(Beginning of Records for the exercise)
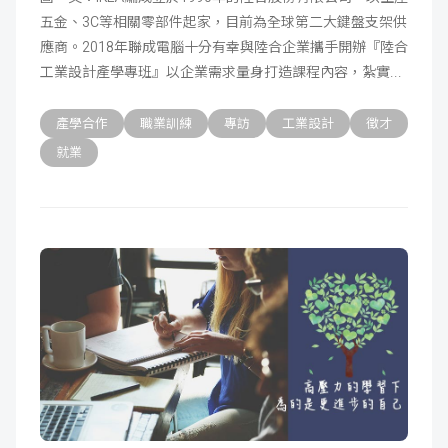
五金、3C等相關零部件起家，目前為全球第二大鍵盤支架供
成
新
校
開
應商。2018年聯成電腦十分有幸與陸合企業攜手開辦『陸合
工業設計產學專班』以企業需求量身打造課程內容，紮實
聞
據
課
友
產學合作
職業訓練
專訪
工業設計
徵才
點
查
站
就業
詢
連
結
(End of Records for the exercise)
§ Work instruction:
Would you return the data above exactly as written, minus the images?

§ Answer to this problem:
五金、3C等相關零部件起家，目前為全球第二大鍵盤支架供
成
新
校
開
應商。2018年聯成電腦十分有幸與陸合企業攜手開辦『陸合
工業設計產學專班』以企業需求量身打造課程內容，紮實
聞
據
課
友
產學合作
職業訓練
專訪
工業設計
徵才
點
查
站
就業
詢
連
結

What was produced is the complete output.